Essa avaliação é respaldada por uma pesquisa inédita do Instituto Locomotiva feita por telefone com 2.600 pessoas de 71 cidades do País. Os dados, obtidos com exclusividade pelo Estadão, apontam que 4% do eleitorado brasileiro – o que equivale a 6,5 milhões de pessoas – defendem ideias classificadas como ultraconservadoras.
Para chegar a essa conclusão, o levantamento selecionou um núcleo de entrevistados que respondeu afirmativamente a três questões: 1) o Estado brasileiro não deve ser laico, mas cristão; 2) mais pessoas devem ter acesso ao porte de armas; 3) as mulheres são melhores para fazer atividades domésticas. Dentro do universo total de entrevistados, 24% concordaram com a primeira afirmação estimulada, 28% com a segunda, 17% com a terceira e 4% com as três. Esse último grupo, então, respondeu a outro questionário com temas como cotas raciais, casamento gay e urnas eletrônicas.
“Esse grupo representa o centro do negacionismo conservador. Existem 6,5 milhões de brasileiros que defendem as principais posições dos Taleban no Afeganistão: o Estado não deve ser laico, as mulheres não devem ter protagonismo e o uso de armas deve ser difundido. Esse perfil certamente esteve nas ruas no dia 7 de Setembro”, disse ao Estadão o pesquisador Renato Meirelles, presidente do Instituto Locomotiva e fundador do Datapopular.

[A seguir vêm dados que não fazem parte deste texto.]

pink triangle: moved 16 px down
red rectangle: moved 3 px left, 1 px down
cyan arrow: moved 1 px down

Ainda dentro do recorte dos ultraconservadores, 63% dos entrevistados opinaram que cotas para negros prejudicam a sociedade, 70% disseram que pessoas do mesmo sexo não podem se casar e 54% pregaram que a polícia tem de ser violenta para combater o crime. A polêmica do voto impresso também entrou no questionário: 63% desconfiam das urnas eletrônicas. “Existe um componente messiânico nessa parcela do eleitorado”, afirmou Meirelles.

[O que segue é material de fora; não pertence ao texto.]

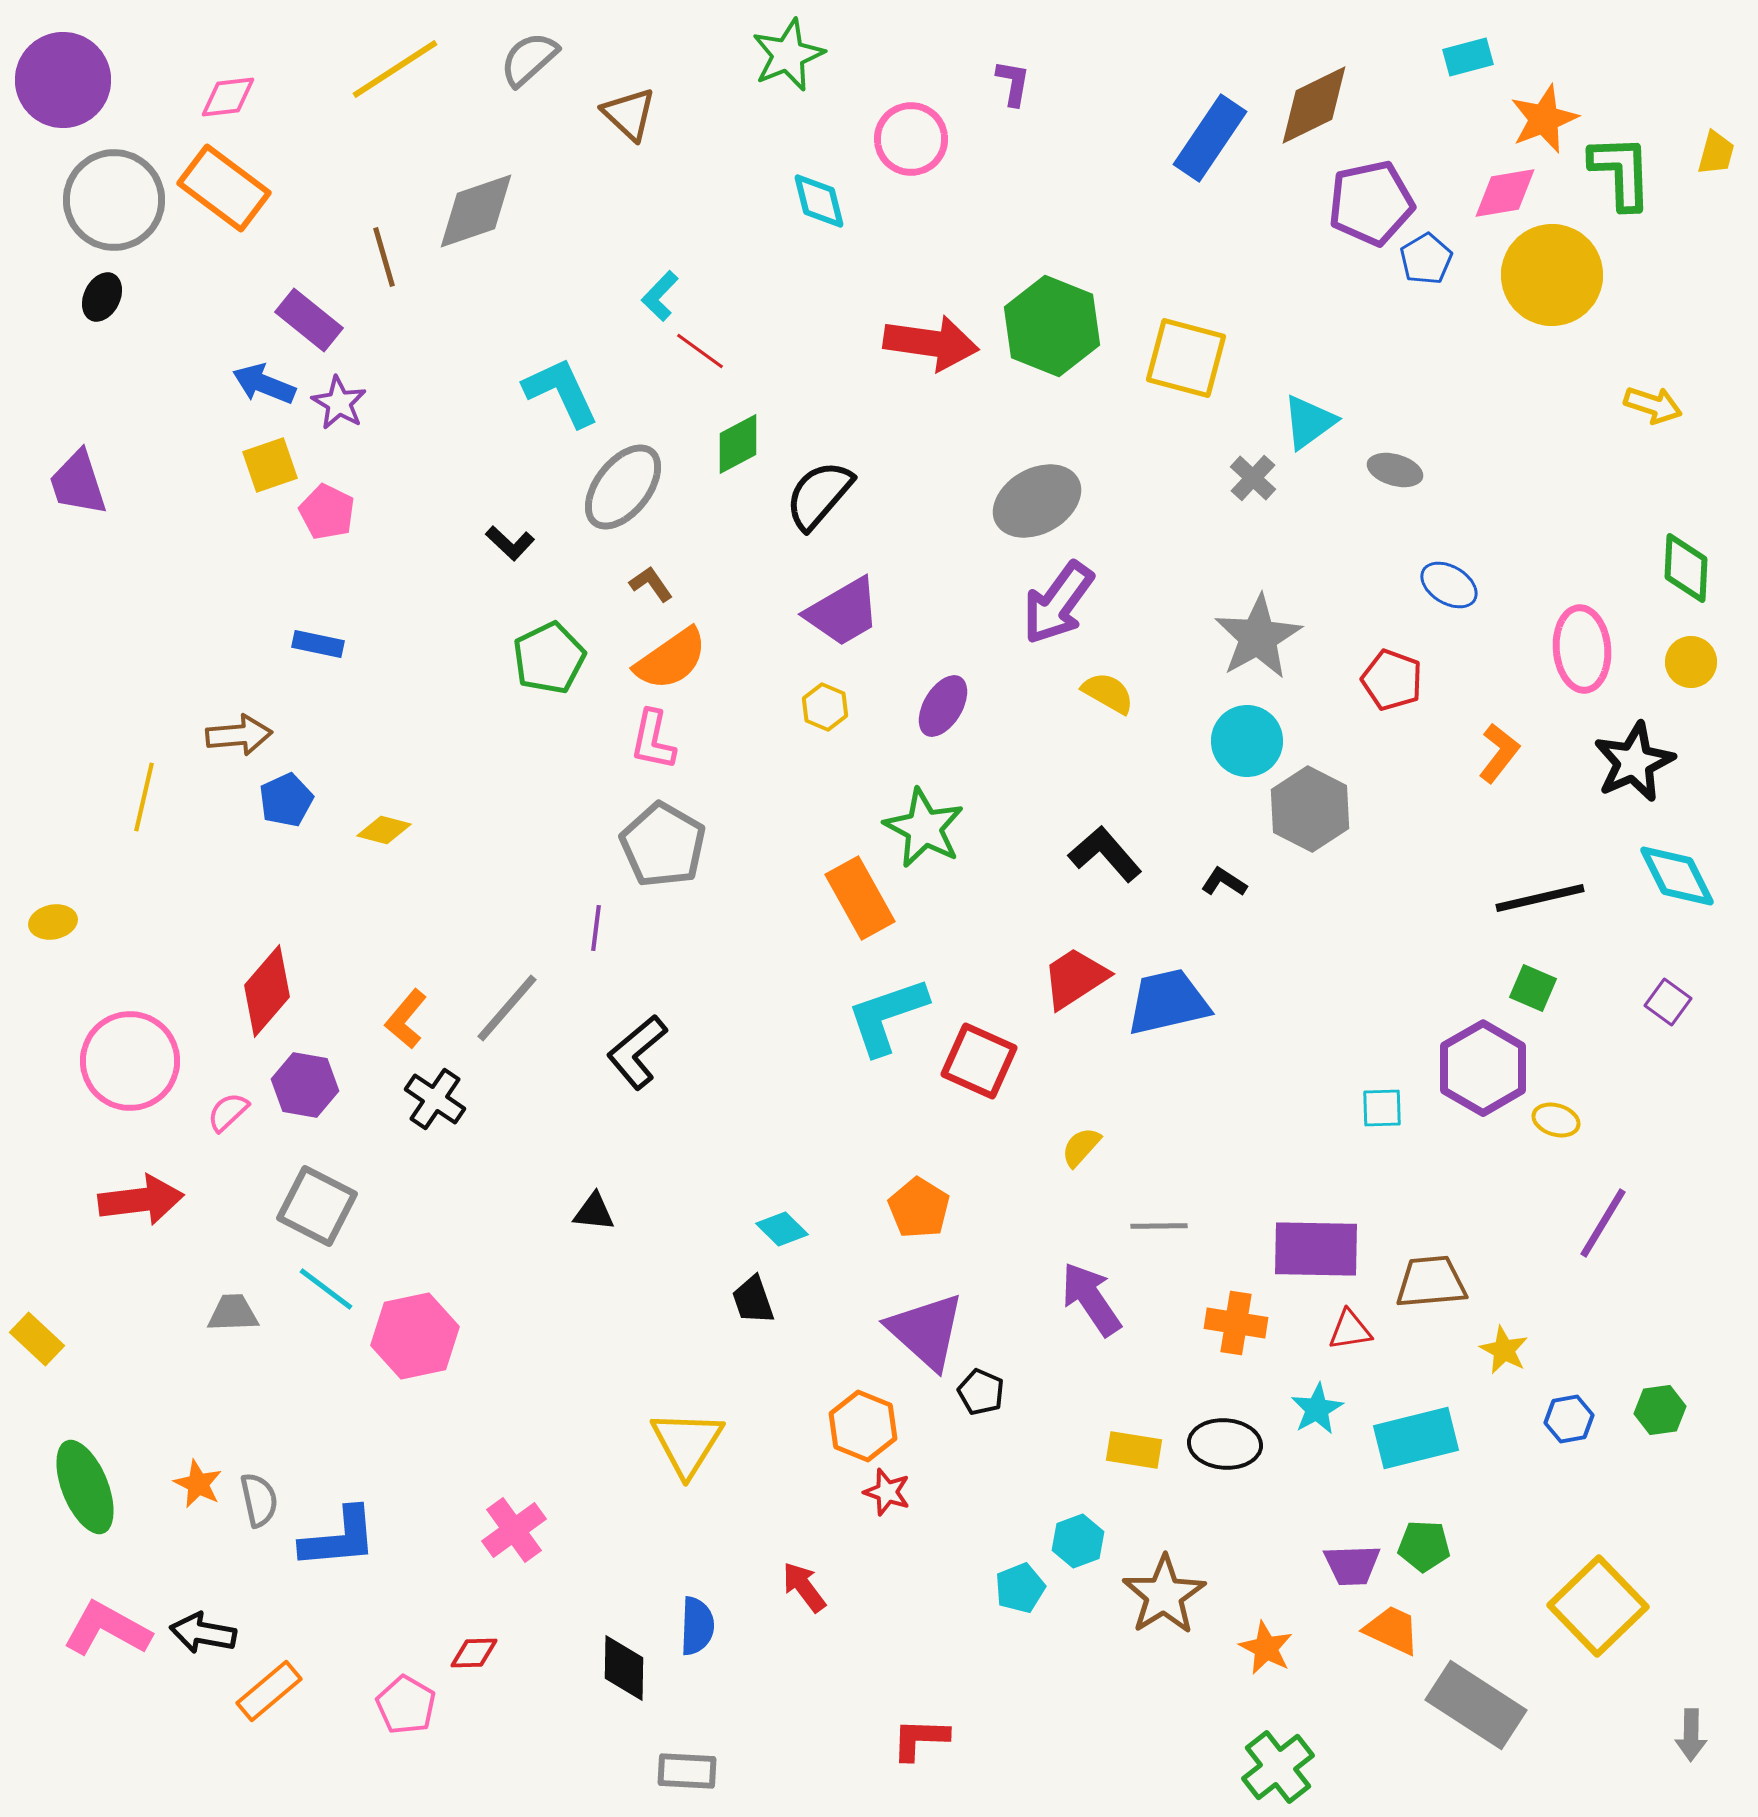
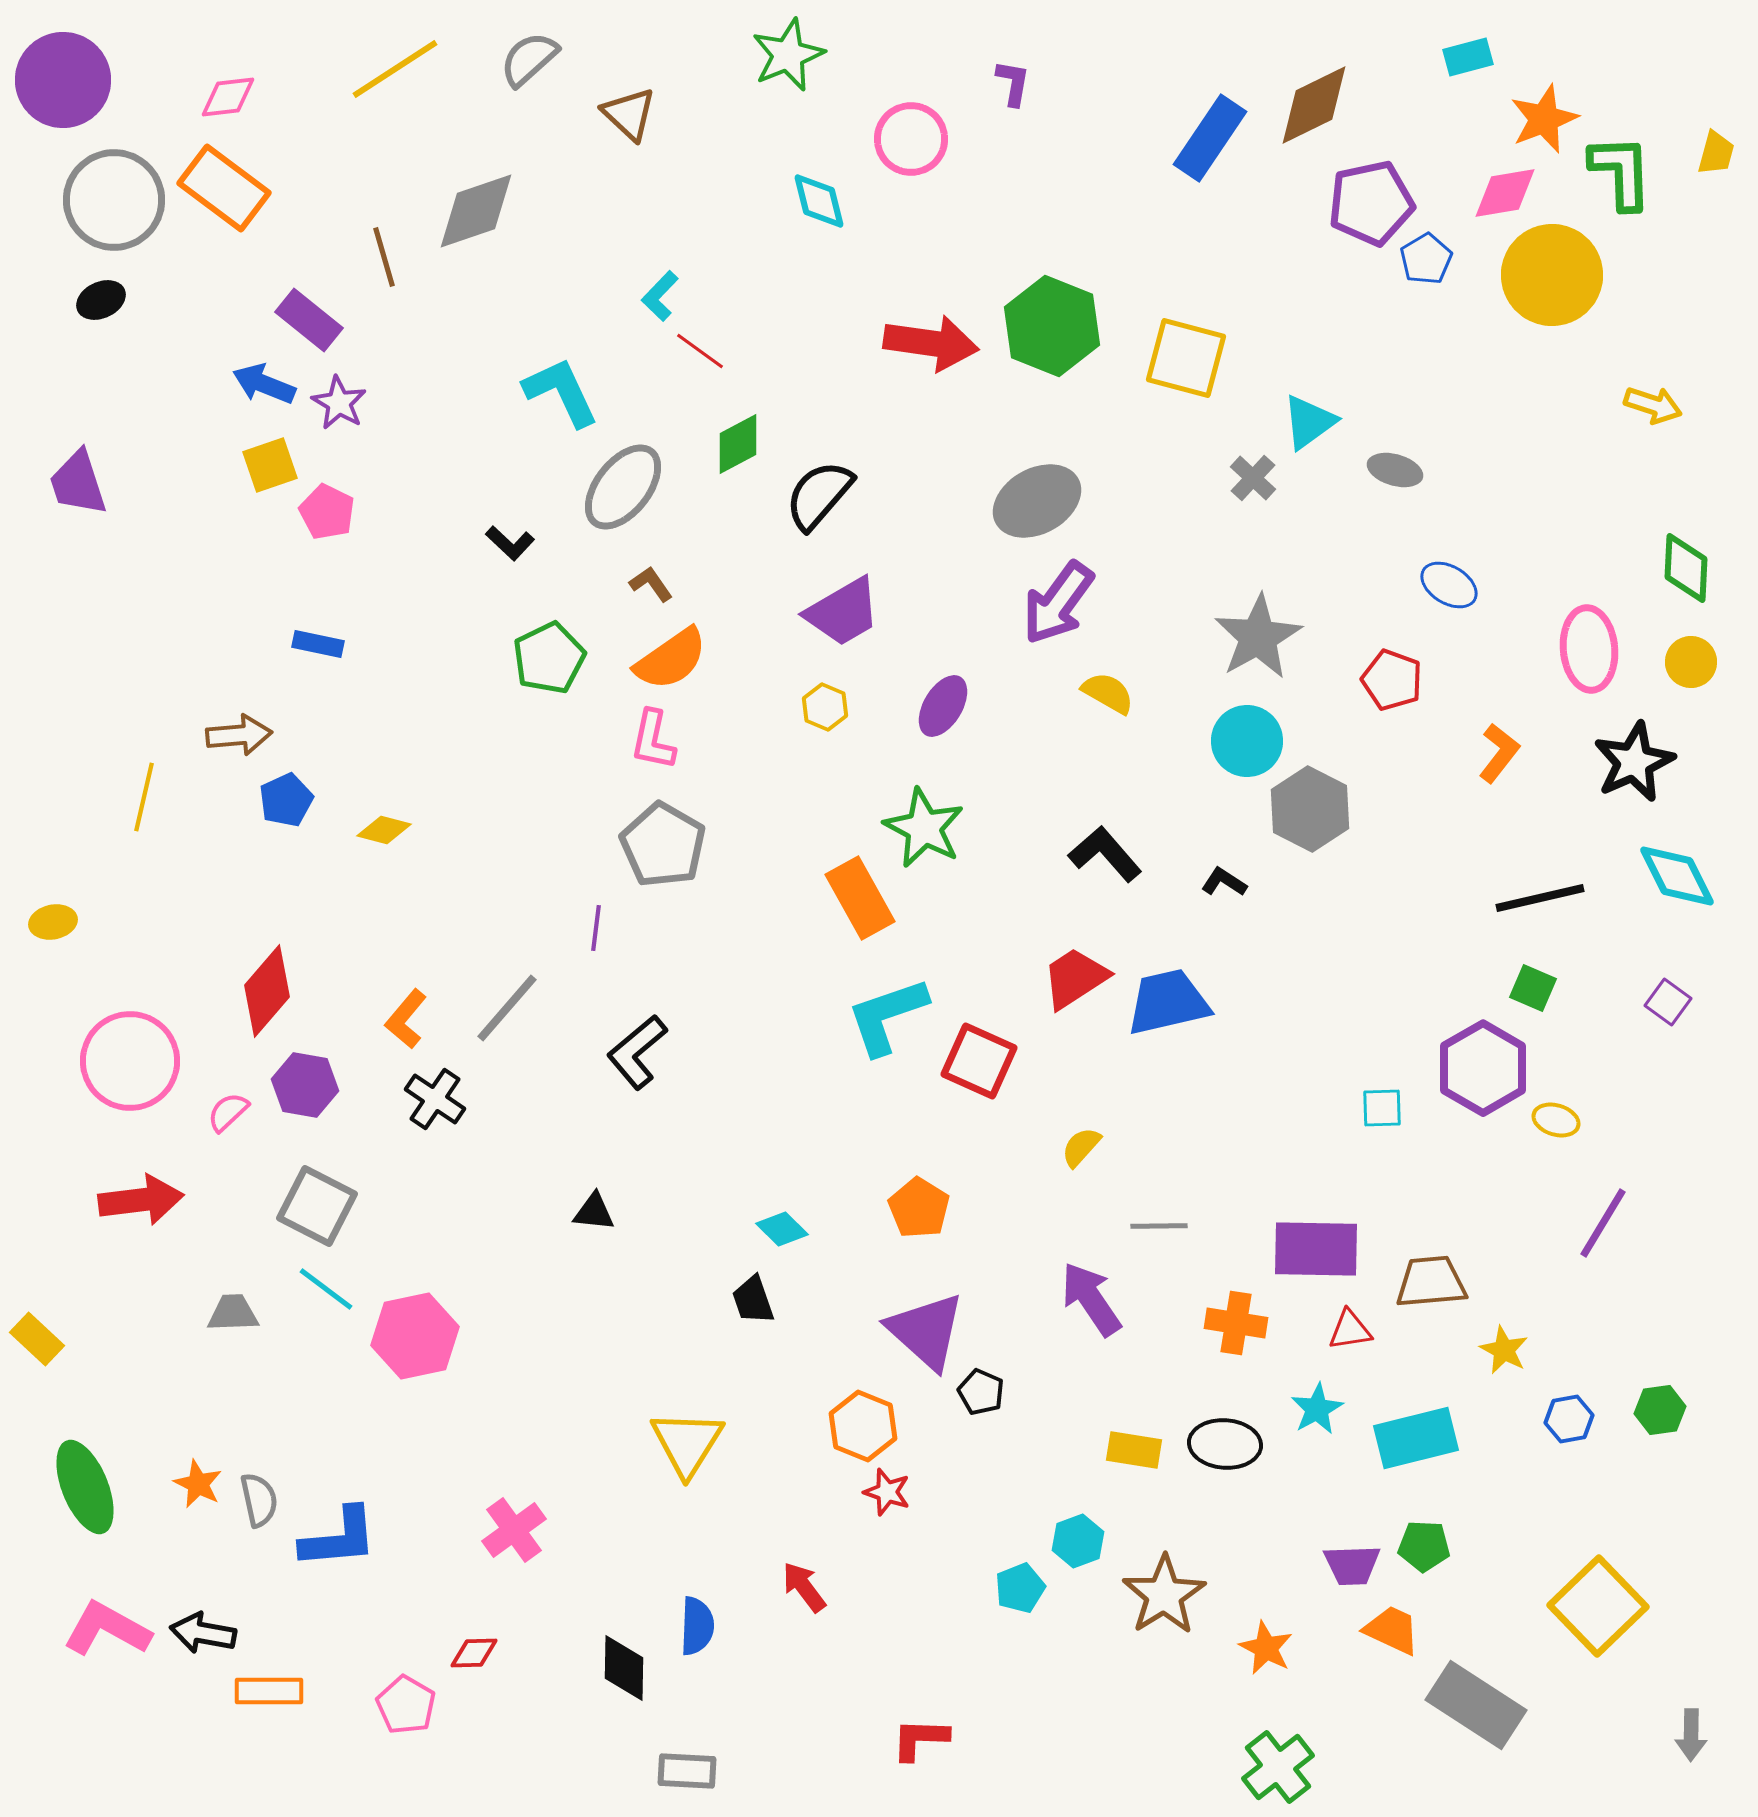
black ellipse at (102, 297): moved 1 px left, 3 px down; rotated 39 degrees clockwise
pink ellipse at (1582, 649): moved 7 px right
orange rectangle at (269, 1691): rotated 40 degrees clockwise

Em outro ponto, 43% dos ultraconservadores disseram que a “revolução” de 1964 foi “boa”, e 70%, que a Bíblia tem a receita completa do que é certo e errado. No universo ultraconservador, 60% são homens.
O cientista político Vitor Marchetti, professor da Universidade Federal do Grande ABC, acha o paralelo com o Taleban exagerado, mas pondera que a pesquisa mede o pensamento radical.
Questionado sobre o peso desse núcleo na cena política atual, e consequentemente nos atos do 7 de Setembro, Marchetti destaca que Bolsonaro reverbera essas posições, mas elas sempre estiveram presentes, mesmo nos tempos que o governo era de esquerda: “Os conservadores precisaram se estruturar politicamente nos últimos anos para defender suas posições porque as pautas progressistas foram ganhando mais adeptos”.
Vice-presidente do PTB de São Paulo, o administrador de empresas Flávio Beal, que também foi tucano, mas acabou foi expulso do PSDB em 2018, estava entre os organizadores da manifestação na Avenida Paulista. O ativista se disse “decepcionado” com o recuo de Bolsonaro, que chegou a elogiar Moraes.
“Parte da base é descrente e vê o discurso como verborragia e sem efeito prático”, afirmou Beal. Segundo ele, o núcleo ultraconservador não é grande: “Dentro do universo bolsonarista, eles representam 5%. Não tinha na Paulista um caminhão de som machista dizendo que lugar de mulher é na cozinha. Defendemos os valores patrióticos: Deus, pátria, família e liberdade”.